TASK DIRECTIONS — All that should be output is the block of lines below from the line with "derjenigen, die für" to the line with "Desperate.House", both included, exactly as written.
___ WORKING DATA ___
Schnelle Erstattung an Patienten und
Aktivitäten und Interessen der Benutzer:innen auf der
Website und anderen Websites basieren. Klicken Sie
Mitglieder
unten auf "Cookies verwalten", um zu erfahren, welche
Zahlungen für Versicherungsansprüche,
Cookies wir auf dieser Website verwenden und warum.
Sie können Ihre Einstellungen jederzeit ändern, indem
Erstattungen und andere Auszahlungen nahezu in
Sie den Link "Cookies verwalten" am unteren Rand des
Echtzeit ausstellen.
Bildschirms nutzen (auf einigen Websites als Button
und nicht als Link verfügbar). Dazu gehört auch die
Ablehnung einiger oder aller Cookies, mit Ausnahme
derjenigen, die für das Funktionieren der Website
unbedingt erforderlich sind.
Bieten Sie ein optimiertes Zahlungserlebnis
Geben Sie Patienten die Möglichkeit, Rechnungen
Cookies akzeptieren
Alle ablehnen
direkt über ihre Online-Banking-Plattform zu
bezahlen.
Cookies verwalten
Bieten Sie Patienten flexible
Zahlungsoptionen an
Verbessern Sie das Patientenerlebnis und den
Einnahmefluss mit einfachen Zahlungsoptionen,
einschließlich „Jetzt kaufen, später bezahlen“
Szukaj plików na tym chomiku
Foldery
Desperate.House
___
___ WORKING DATA ___
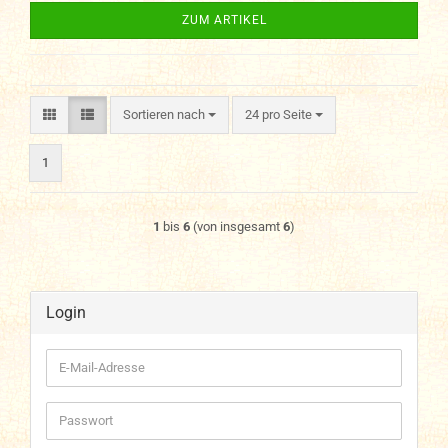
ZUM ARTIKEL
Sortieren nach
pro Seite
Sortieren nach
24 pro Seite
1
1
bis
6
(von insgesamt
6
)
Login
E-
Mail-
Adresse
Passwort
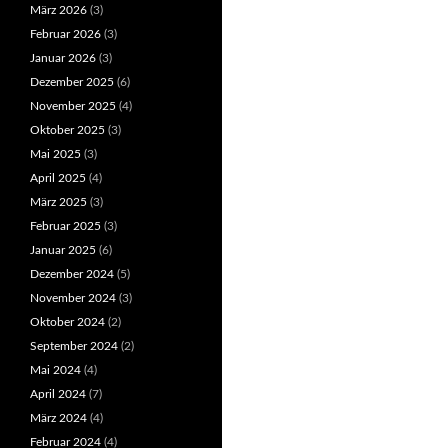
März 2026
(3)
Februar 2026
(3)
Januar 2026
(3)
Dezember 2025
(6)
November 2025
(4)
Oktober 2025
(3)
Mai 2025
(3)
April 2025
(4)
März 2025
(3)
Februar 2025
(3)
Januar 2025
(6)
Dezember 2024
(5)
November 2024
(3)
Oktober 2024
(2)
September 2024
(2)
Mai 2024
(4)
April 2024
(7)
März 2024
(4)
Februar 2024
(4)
___
___ WORKING DATA ___
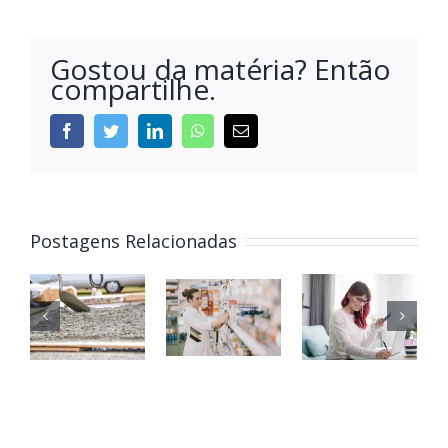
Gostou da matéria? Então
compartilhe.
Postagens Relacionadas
___
RESPONSE TO THE EXERCISE —
derjenigen, die für das Funktionieren der Website
unbedingt erforderlich sind.
Bieten Sie ein optimiertes Zahlungserlebnis
Geben Sie Patienten die Möglichkeit, Rechnungen
Cookies akzeptieren
Alle ablehnen
direkt über ihre Online-Banking-Plattform zu
bezahlen.
Cookies verwalten
Bieten Sie Patienten flexible
Zahlungsoptionen an
Verbessern Sie das Patientenerlebnis und den
Einnahmefluss mit einfachen Zahlungsoptionen,
einschließlich „Jetzt kaufen, später bezahlen“
Szukaj plików na tym chomiku
Foldery
Desperate.House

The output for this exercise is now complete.